• _YOUR ASSIGNMENT_
Please give every line below again exactly, but not its pictures.

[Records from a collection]
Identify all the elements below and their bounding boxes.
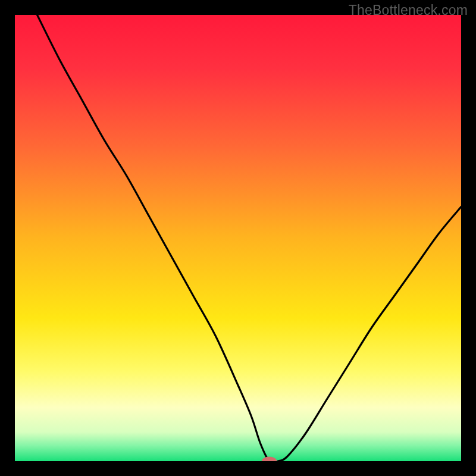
bottleneck-chart bbox=[15, 15, 461, 461]
watermark-text: TheBottleneck.com bbox=[349, 2, 468, 18]
chart-frame: TheBottleneck.com bbox=[0, 0, 476, 476]
gradient-background bbox=[15, 15, 461, 461]
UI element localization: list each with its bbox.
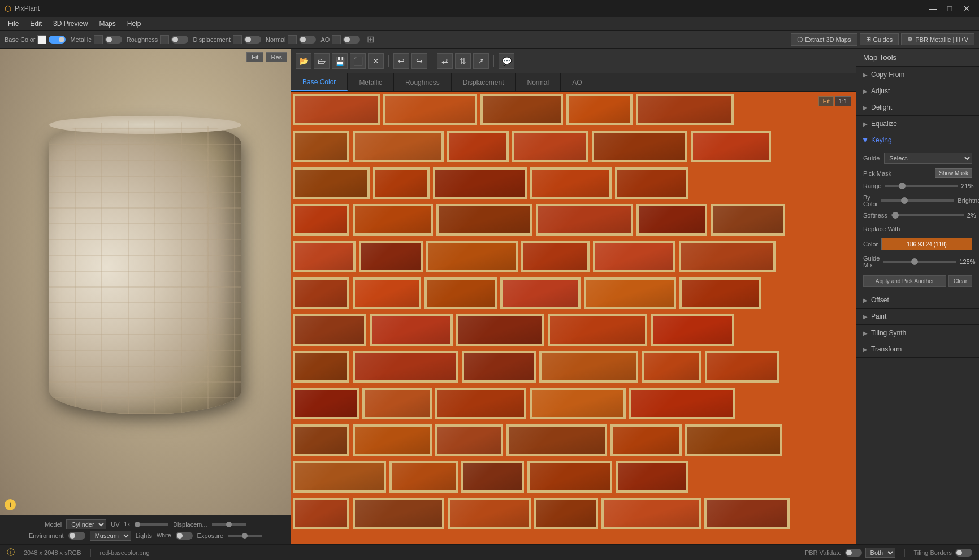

• _EXERCISE SOLUTION_
Identify all the elements below and their bounding boxes.
bottleneck-chart bbox=[15, 15, 461, 461]
watermark-text: TheBottleneck.com bbox=[349, 2, 468, 18]
chart-frame: TheBottleneck.com bbox=[0, 0, 476, 476]
gradient-background bbox=[15, 15, 461, 461]
UI element localization: list each with its bbox.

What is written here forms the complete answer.